> **Description of the task**:
Report how many lines below contain the word "года", and give only that number.
..........
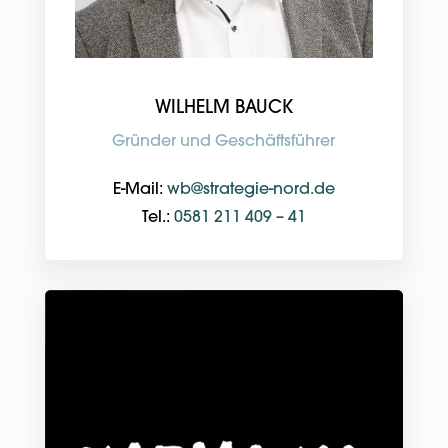
WILHELM BAUCK
Gründer und Geschäftsführer
E-Mail:
wb@strategie-nord.de
Tel.:
0581 211 409 – 41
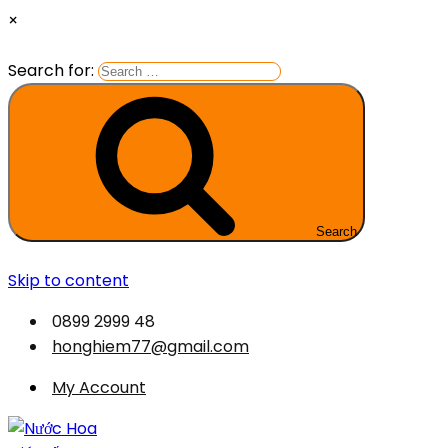
×
Search for:
Search
Skip to content
0899 2999 48
honghiem77@gmail.com
My Account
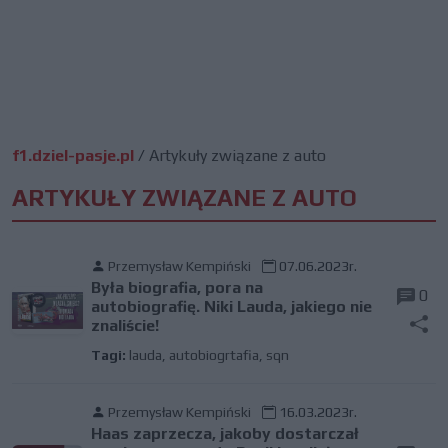
f1.dziel-pasje.pl
/
Artykuły związane z auto
ARTYKUŁY ZWIĄZANE Z AUTO
Przemysław Kempiński
07.06.2023r.
Była biografia, pora na
0
autobiografię. Niki Lauda, jakiego nie
znaliście!
Tagi:
lauda
,
autobiogrtafia
,
sqn
Przemysław Kempiński
16.03.2023r.
Haas zaprzecza, jakoby dostarczał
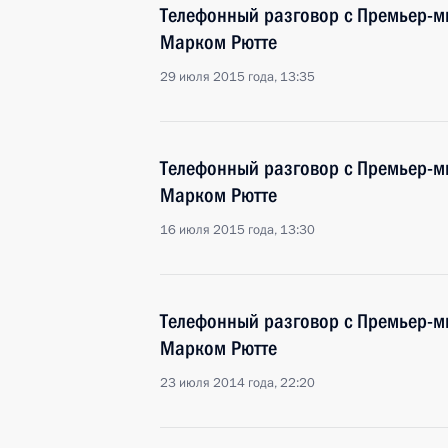
Телефонный разговор с Премьер-м
Марком Рютте
29 июля 2015 года, 13:35
Телефонный разговор с Премьер-м
Марком Рютте
16 июля 2015 года, 13:30
Телефонный разговор с Премьер-м
Марком Рютте
23 июля 2014 года, 22:20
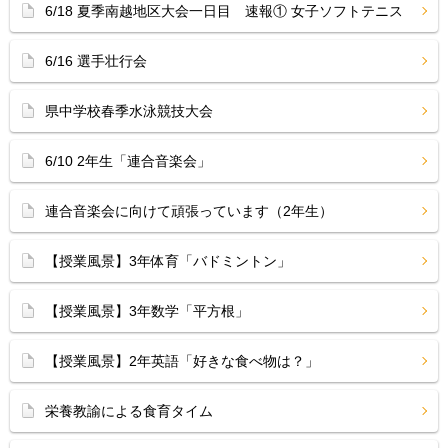
6/18 夏季南越地区大会一日目 速報① 女子ソフトテニス
6/16 選手壮行会
県中学校春季水泳競技大会
6/10 2年生「連合音楽会」
連合音楽会に向けて頑張っています（2年生）
【授業風景】3年体育「バドミントン」
【授業風景】3年数学「平方根」
【授業風景】2年英語「好きな食べ物は？」
栄養教諭による食育タイム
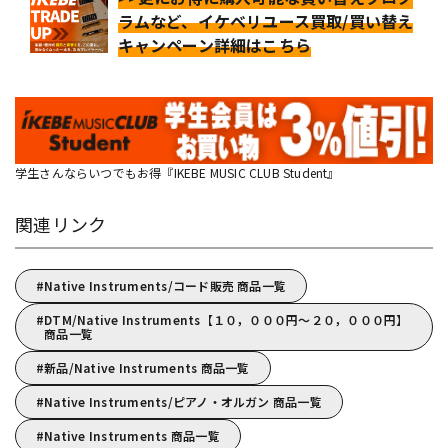
ラムなど、イケベリユース買取/買い替え
キャンペーン詳細はこちら
学生さんならいつでもお得『IKEBE MUSIC CLUB Student』
関連リンク
Native Instruments/コード販売 商品一覧
DTM/Native Instruments【１０，０００円～２０，０００円】
商品一覧
新品/Native Instruments 商品一覧
Native Instruments/ピアノ・オルガン 商品一覧
Native Instruments 商品一覧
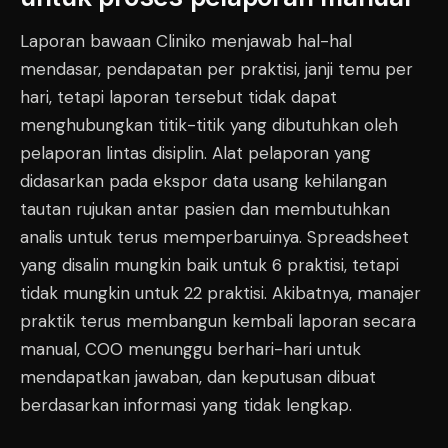
Laporan bawaan Cliniko menjawab hal-hal
mendasar, pendapatan per praktisi, janji temu per
hari, tetapi laporan tersebut tidak dapat
menghubungkan titik-titik yang dibutuhkan oleh
pelaporan lintas disiplin. Alat pelaporan yang
didasarkan pada ekspor data usang kehilangan
tautan rujukan antar pasien dan membutuhkan
analis untuk terus memperbaruinya. Spreadsheet
yang disalin mungkin baik untuk 6 praktisi, tetapi
tidak mungkin untuk 22 praktisi. Akibatnya, manajer
praktik terus membangun kembali laporan secara
manual, COO menunggu berhari-hari untuk
mendapatkan jawaban, dan keputusan dibuat
berdasarkan informasi yang tidak lengkap.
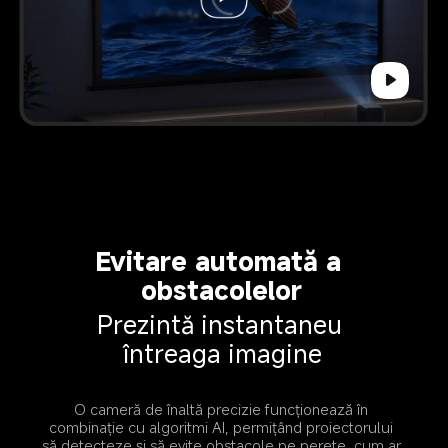
Evitare automată a 
obstacolelor
Prezintă instantaneu 
întreaga imagine
O cameră de înaltă precizie funcționează în 
combinație cu algoritmi AI, permițând proiectorului 
să detecteze și să evite obstacole pe perete, cum ar 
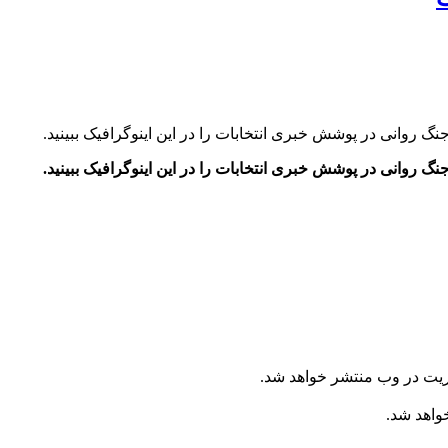
ریت در وب منتشر خواهد شد.
خواهد شد.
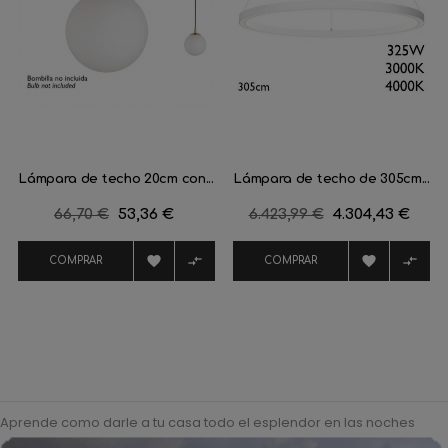
Lámpara de techo 20cm con...
Lámpara de techo de 305cm...
Precio
66,70 €
Precio
53,36 €
Precio
6.423,99 €
Precio
4.304,43 €
regular
regular




COMPRAR
COMPRAR
Aprende como darle a tu casa todo el esplendor en las noches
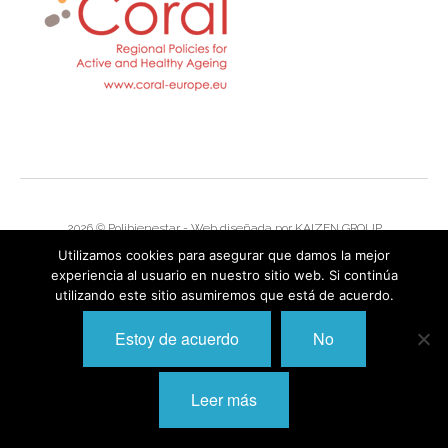
I
I
I
I
I
I
I
I
Í
I
2026 © Polibienestar - Web diseñada por
KAIZEN GROUP
I
I
Utilizamos cookies para asegurar que damos la mejor
I
experiencia al usuario en nuestro sitio web. Si continúa
I
I
utilizando este sitio asumiremos que está de acuerdo.
,
I
I
I
I
Estoy de acuerdo
No
I
I
I
I
Leer más
I
I
I
I
I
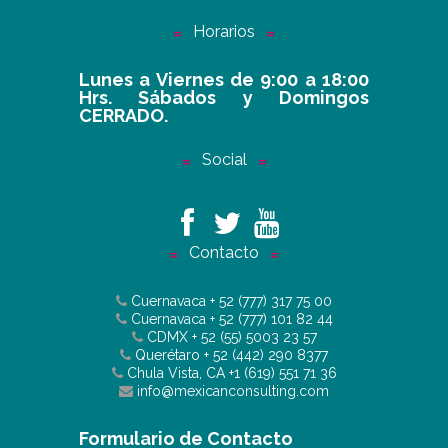
Horarios
Lunes a Viernes de 9:00 a 18:00
Hrs. Sábados y Domingos
CERRADO.
Social
Contacto
Cuernavaca
+ 52 (777) 317 75 00
Cuernavaca
+ 52 (777) 101 82 44
CDMX
+ 52 (55) 5003 23 57
Querétaro
+ 52 (442) 290 8377
Chula Vista, CA
+1 (619) 551 71 36
info@mexicanconsulting.com
Formulario de Contacto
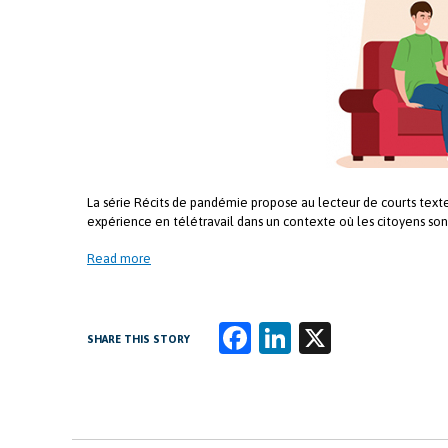
La série Récits de pandémie propose au lecteur de courts text
expérience en télétravail dans un contexte où les citoyens sont 
Read more
Fa
Li
X
SHARE THIS STORY
ce
n
b
k
o
e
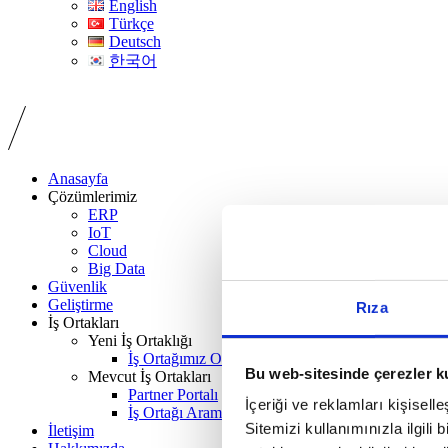
English
Türkçe
Deutsch
한국어
Anasayfa
Çözümlerimiz
ERP
IoT
Cloud
Big Data
Güvenlik
Geliştirme
Rıza
İş Ortakları
Yeni İş Ortaklığı
İş Ortağımız Olun
Bu web-sitesinde çerezler k
Mevcut İş Ortakları
Partner Portalı
İçeriği ve reklamları kişisell
İş Ortağı Arama
Sitemizi kullanımınızla ilgili 
İletişim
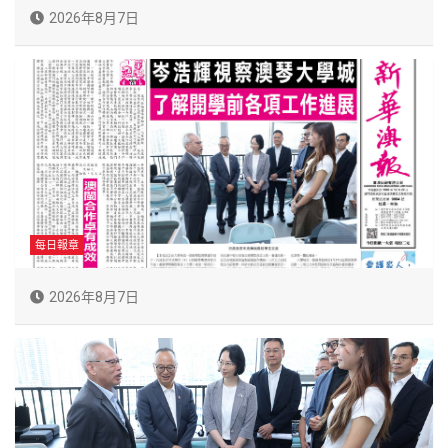
2026年8月7日
每日報章
2026年8月7日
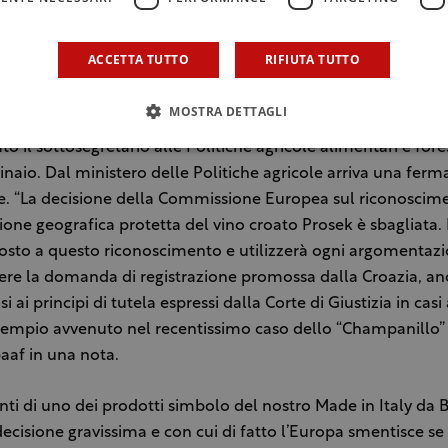
ifica la storia e l’identità di un territorio. Spero che ci siano 
e. La Regione farà la sua parte”.
ACCETTA TUTTO
RIFIUTA TUTTO
 “Una decisione grave. Ci opporremo”
MOSTRA DETTAGLI
e e sono arrivate le reazioni al caso Prosek da parte del Mip
o il sottosegretario alle Politiche agricole alimentari e fore
naio. Dal ministero delle Politiche agricole arriva una ferm
e. “La decisione della Commissione Europea sul riconoscim
zione geografica protetta del vino croato Prosek è sbagliata. 
posto a questo riconoscimento e utilizzerà ogni argomentazi
ere la domanda di registrazione promossa dalla Croazia, a
 ai principi di tutela espressi dalla Corte di Giustizia in casi
empio avvenuto nel recentissimo caso dello “Champanillo” 
paaf in una nota.
nti di uno dei prodotti simbolo del nostro Made in Italy da 
decisione gravissima e con cui di fatto l’Europa smentisce se 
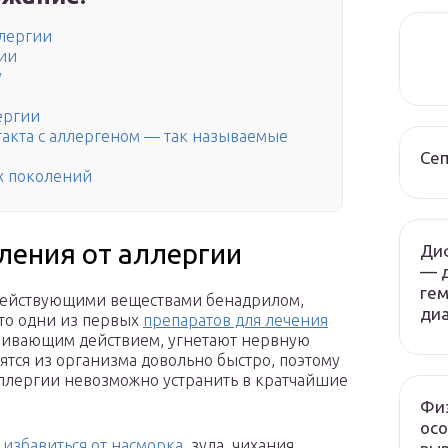
ллергии
гии
у
ергии
кта с аллергеном — так называемые
Сеп
х поколений
ления от аллергии
Ди
— 
гем
с действующими веществами бенадрилом,
диа
о одни из первых
препаратов для лечения
каивающим действием, угнетают нервную
дятся из организма довольно быстро, поэтому
аллергии невозможно устранить в кратчайшие
Физ
осо
т
избавиться от насморка
, зуда, чихания,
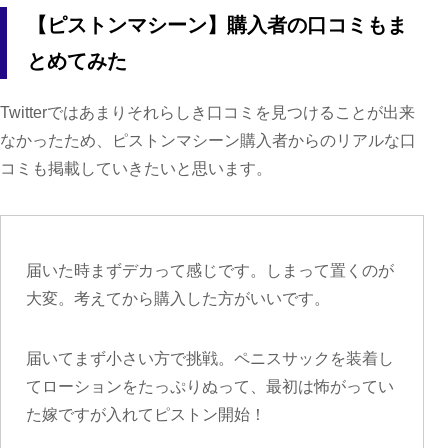
【ピストンマシーン】購入者の口コミもま
とめてみた
Twitterではあまりそれらしき口コミを見つけることが出来
なかったため、ピストンマシーン購入者からのリアルな口
コミも掲載していきたいと思います。
届いた時まずデカって感じです。しまって置くのが
大変。考えてから購入した方がいいです。
届いてまず小さい方で挑戦。ペニスサックを装着し
てローションをたっぷりぬって、最初は怖がってい
た嫁ですが入れてピストン開始！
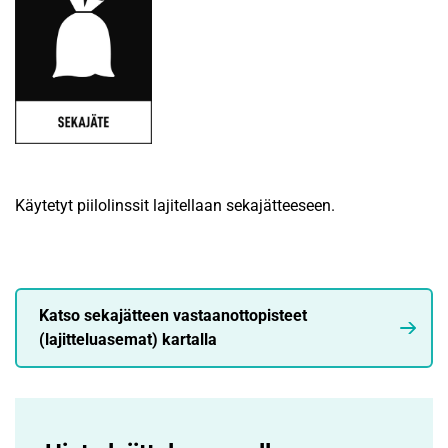
Käytetyt piilolinssit lajitellaan sekajätteeseen.
Katso sekajätteen vastaanottopisteet
(lajitteluasemat) kartalla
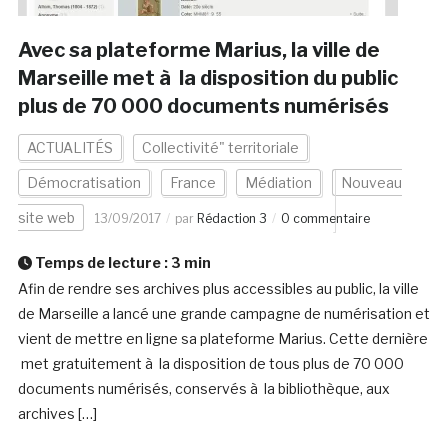
Avec sa plateforme Marius, la ville de
Marseille met à la disposition du public
plus de 70 000 documents numérisés
ACTUALITÉS
Collectivité" territoriale
Démocratisation
France
Médiation
Nouveau
site web
13/09/2017
par
Rédaction 3
0 commentaire
Temps de lecture :
3
min
Afin de rendre ses archives plus accessibles au public, la ville
de Marseille a lancé une grande campagne de numérisation et
vient de mettre en ligne sa plateforme Marius. Cette dernière
met gratuitement à la disposition de tous plus de 70 000
documents numérisés, conservés à la bibliothèque, aux
archives […]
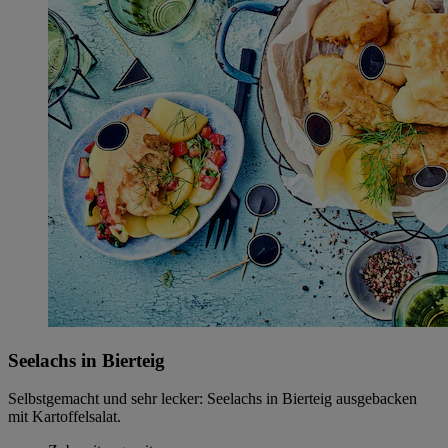
Seelachs in Bierteig
Selbstgemacht und sehr lecker: Seelachs in Bierteig ausgebacken
mit Kartoffelsalat.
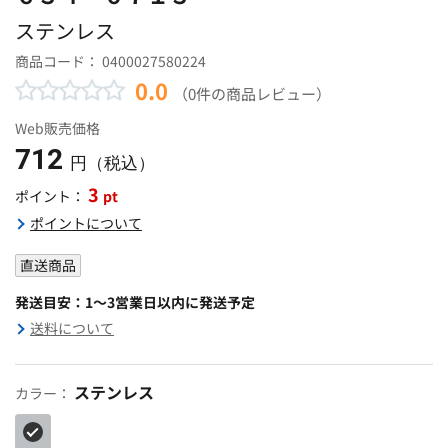
ステンレス
商品コード：
0400027580224
0.0
（0件の商品レビュー）
Web販売価格
712
円（税込）
3
pt
ポイント：
ポイントについて
直送商品
発送目安：1～3営業日以内に発送予定
送料について
ステンレス
カラー：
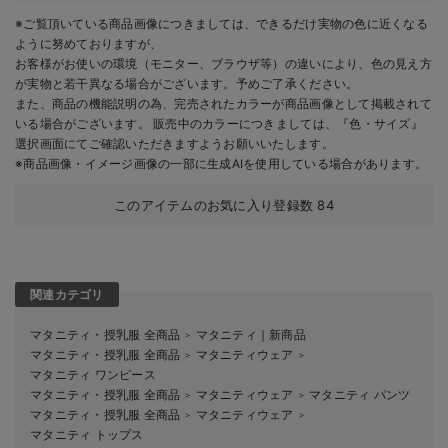
※ご覧頂いている商品画像につきましては、できるだけ実物の色に近くなる
ように努めておりますが、
お客様がお使いの環境（モニター、ブラウザ等）の違いにより、色の見え方
が実物と若干異なる場合がございます。予めご了承ください。
また、商品の機能説明の為、完売されたカラーが商品画像として掲載されて
いる場合がございます。 販売中のカラーにつきましては、『色・サイズ』
選択画面にてご確認いただきますようお願いいたします。
※商品画像・イメージ画像の一部に生成AIを使用している場合があります。
このアイテムのお気に入り登録数
84
関連カテゴリ
マタニティ・授乳服 全商品
マタニティ｜新商品
＞
マタニティ・授乳服 全商品
マタニティウェア
＞
＞
マタニティ ワンピース
マタニティ・授乳服 全商品
マタニティウェア
マタニティ パンツ
＞
＞
マタニティ・授乳服 全商品
マタニティウェア
＞
＞
マタニティ トップス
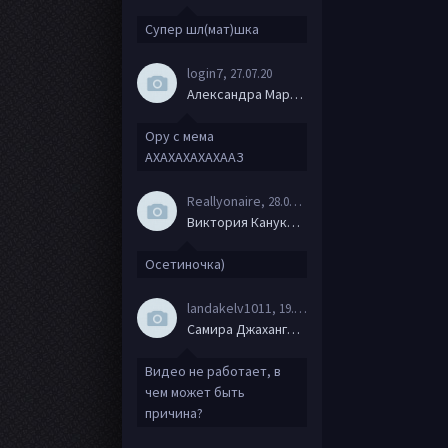
Супер шл(мат)шка
login7
, 27.07.20
Александра Маркова
Ору с мема
АХАХАХАХАХААЗ
Reallyonaire
, 28.06.20
Виктория Канукова
Осетиночка)
landakelv1011
, 19.06.20
Самира Джахангирова
Видео не работает, в
чем может быть
причина?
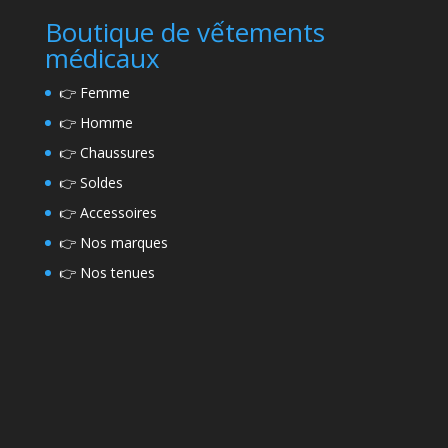
Boutique de vếtements
médicaux
👉
Femme
👉
Homme
👉
Chaussures
👉
Soldes
👉
Accessoires
👉
Nos marques
👉
Nos tenues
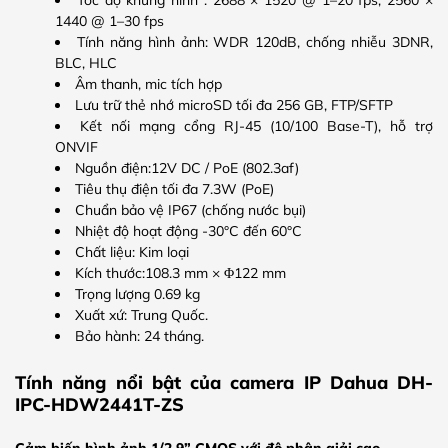
1440 @ 1–30 fps
Tính năng hình ảnh: WDR 120dB, chống nhiễu 3DNR,
BLC, HLC
Âm thanh, mic tích hợp
Lưu trữ thẻ nhớ microSD tối đa 256 GB, FTP/SFTP
Kết nối mạng cổng RJ-45 (10/100 Base-T), hỗ trợ
ONVIF
Nguồn điện:12V DC / PoE (802.3af)
Tiêu thụ điện tối đa 7.3W (PoE)
Chuẩn bảo vệ IP67 (chống nước bụi)
Nhiệt độ hoạt động -30°C đến 60°C
Chất liệu: Kim loại
Kích thước:108.3 mm × Φ122 mm
Trọng lượng 0.69 kg
Xuất xứ: Trung Quốc.
Bảo hành: 24 tháng.
Tính năng nổi bật của camera IP Dahua DH-
IPC-HDW2441T-ZS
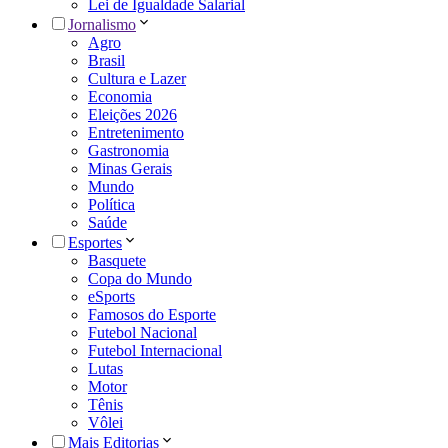
Lei de Igualdade Salarial
Jornalismo
Agro
Brasil
Cultura e Lazer
Economia
Eleições 2026
Entretenimento
Gastronomia
Minas Gerais
Mundo
Política
Saúde
Esportes
Basquete
Copa do Mundo
eSports
Famosos do Esporte
Futebol Nacional
Futebol Internacional
Lutas
Motor
Tênis
Vôlei
Mais Editorias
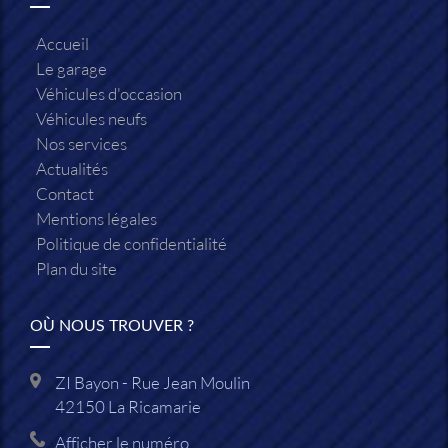
Accueil
Le garage
Véhicules d'occasion
Véhicules neufs
Nos services
Actualités
Contact
Mentions légales
Politique de confidentialité
Plan du site
OÙ NOUS TROUVER ?
ZI Bayon - Rue Jean Moulin
42150
La Ricamarie
Afficher le numéro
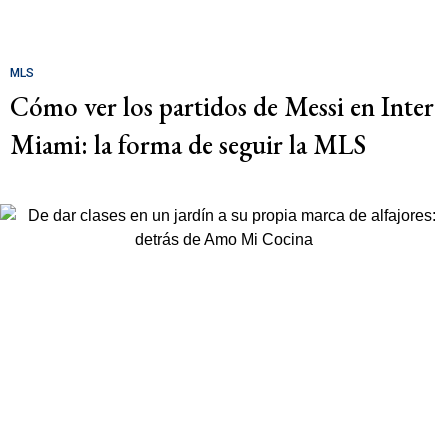
MLS
Cómo ver los partidos de Messi en Inter
Miami: la forma de seguir la MLS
..........
> **Response area**:
3